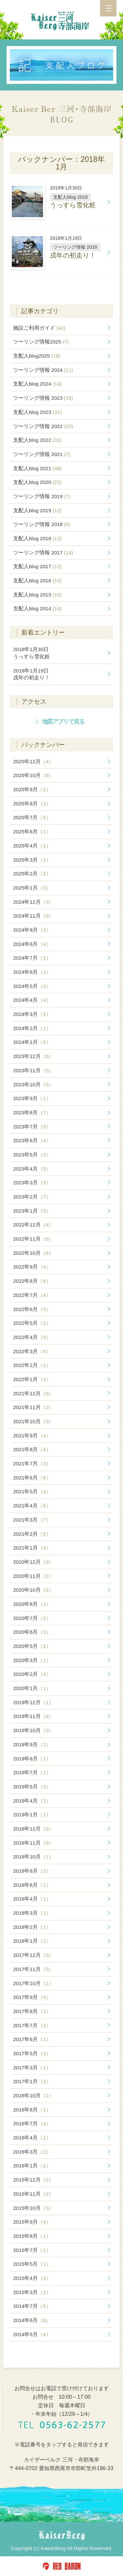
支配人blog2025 (36, 356)
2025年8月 (32, 803)
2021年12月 (33, 1393)
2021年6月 (32, 1477)
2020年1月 (32, 1688)
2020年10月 (33, 1590)
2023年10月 (33, 1084)
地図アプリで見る (63, 721)
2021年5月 (32, 1491)
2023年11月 (33, 1070)
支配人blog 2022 (37, 440)
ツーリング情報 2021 (41, 454)
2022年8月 (32, 1281)
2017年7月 (32, 2025)
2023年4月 (32, 1169)
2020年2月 (32, 1674)
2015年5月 (32, 2264)
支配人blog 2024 (37, 384)
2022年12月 (33, 1224)
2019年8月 (32, 1758)
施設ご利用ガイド (39, 328)
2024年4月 (32, 1000)
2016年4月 (32, 2137)
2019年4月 (32, 1801)
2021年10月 (33, 1421)
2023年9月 (32, 1098)
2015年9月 (32, 2222)
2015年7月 (32, 2250)
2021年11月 (33, 1407)
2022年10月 (33, 1253)
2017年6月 (32, 2039)
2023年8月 (32, 1112)
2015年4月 (32, 2278)
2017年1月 (32, 2081)
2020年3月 (32, 1660)
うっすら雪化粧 (31, 652)
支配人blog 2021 (37, 468)
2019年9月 (32, 1744)
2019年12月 (33, 1702)
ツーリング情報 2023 (43, 398)
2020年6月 (32, 1632)
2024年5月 (32, 986)
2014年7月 (32, 2306)
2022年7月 (32, 1295)
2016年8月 (32, 2109)
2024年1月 (32, 1042)
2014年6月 (32, 2320)
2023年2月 (32, 1197)
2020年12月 (33, 1562)
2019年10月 (33, 1730)
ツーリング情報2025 (41, 341)
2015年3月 (32, 2292)
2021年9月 (32, 1435)
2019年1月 (32, 1814)
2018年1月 (32, 1941)
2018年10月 (33, 1856)
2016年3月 (32, 2152)
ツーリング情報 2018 (41, 524)
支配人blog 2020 (37, 482)
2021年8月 (32, 1449)
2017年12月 (33, 1955)
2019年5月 (32, 1786)
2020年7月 (32, 1618)
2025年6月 (32, 831)
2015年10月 (33, 2208)
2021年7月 (32, 1463)
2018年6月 (32, 1885)
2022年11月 (33, 1239)
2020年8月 (32, 1604)
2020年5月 (32, 1646)
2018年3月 (32, 1913)
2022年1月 (32, 1379)
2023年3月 (32, 1182)
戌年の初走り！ (31, 674)
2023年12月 (33, 1056)
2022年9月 (32, 1267)
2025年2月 (32, 873)
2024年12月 (33, 902)
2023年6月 (32, 1140)
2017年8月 (32, 2011)
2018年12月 (33, 1828)
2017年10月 (33, 1983)
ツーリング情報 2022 (43, 426)
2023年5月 (32, 1154)
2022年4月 (32, 1337)
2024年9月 (32, 930)
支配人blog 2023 (37, 412)
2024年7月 (32, 958)
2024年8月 (32, 944)
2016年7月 (32, 2123)
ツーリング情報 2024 (43, 370)
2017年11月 (33, 1969)
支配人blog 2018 (37, 538)
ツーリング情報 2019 (41, 496)
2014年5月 (32, 2334)
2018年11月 (33, 1843)
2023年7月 (32, 1126)
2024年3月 (32, 1014)
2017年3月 (32, 2067)
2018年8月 (32, 1871)
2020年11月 (33, 1576)
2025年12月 (33, 761)
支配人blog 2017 (37, 566)
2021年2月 (32, 1534)
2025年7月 (32, 817)
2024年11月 (33, 916)
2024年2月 (32, 1028)
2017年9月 (32, 1997)
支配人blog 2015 (37, 594)
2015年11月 (33, 2194)
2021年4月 (32, 1505)
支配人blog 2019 (37, 510)
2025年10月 (33, 775)
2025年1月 (32, 888)
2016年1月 (32, 2165)
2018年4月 (32, 1899)
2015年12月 (33, 2180)
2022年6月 (32, 1309)
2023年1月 (32, 1211)
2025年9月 (32, 789)
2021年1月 (32, 1548)
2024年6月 (32, 972)
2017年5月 (32, 2053)
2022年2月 (32, 1365)
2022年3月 (32, 1351)
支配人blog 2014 (37, 608)
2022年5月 (32, 1323)
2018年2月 (32, 1927)
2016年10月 (33, 2095)
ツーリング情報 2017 (43, 552)
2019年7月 (32, 1772)
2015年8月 (32, 2236)
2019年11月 (33, 1716)
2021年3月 (32, 1520)
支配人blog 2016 (37, 580)
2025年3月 (32, 860)
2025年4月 (32, 845)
____
Activity: Please write out, exactly as they appear above, only the lines in the stretch from the line with "2024年4月 (32, 1000)" through the line with "2018年3月 (32, 1913)".

Output of the exercise:
2024年4月 (32, 1000)
2016年4月 (32, 2137)
2019年4月 (32, 1801)
2021年10月 (33, 1421)
2023年9月 (32, 1098)
2015年9月 (32, 2222)
2015年7月 (32, 2250)
2021年11月 (33, 1407)
2022年10月 (33, 1253)
2017年6月 (32, 2039)
2023年8月 (32, 1112)
2015年4月 (32, 2278)
2017年1月 (32, 2081)
2020年3月 (32, 1660)
うっすら雪化粧 (31, 652)
支配人blog 2021 (37, 468)
2019年9月 (32, 1744)
2019年12月 (33, 1702)
ツーリング情報 2023 (43, 398)
2020年6月 (32, 1632)
2024年5月 (32, 986)
2014年7月 (32, 2306)
2022年7月 (32, 1295)
2016年8月 (32, 2109)
2024年1月 (32, 1042)
2014年6月 (32, 2320)
2023年2月 (32, 1197)
2020年12月 (33, 1562)
2019年10月 (33, 1730)
ツーリング情報2025 (41, 341)
2015年3月 (32, 2292)
2021年9月 (32, 1435)
2019年1月 (32, 1814)
2018年1月 (32, 1941)
2018年10月 (33, 1856)
2016年3月 (32, 2152)
ツーリング情報 2018 (41, 524)
支配人blog 2020 (37, 482)
2021年8月 (32, 1449)
2017年12月 (33, 1955)
2019年5月 (32, 1786)
2020年7月 (32, 1618)
2025年6月 (32, 831)
2015年10月 (33, 2208)
2021年7月 (32, 1463)
2018年6月 (32, 1885)
2022年11月 (33, 1239)
2020年8月 (32, 1604)
2020年5月 (32, 1646)
2018年3月 (32, 1913)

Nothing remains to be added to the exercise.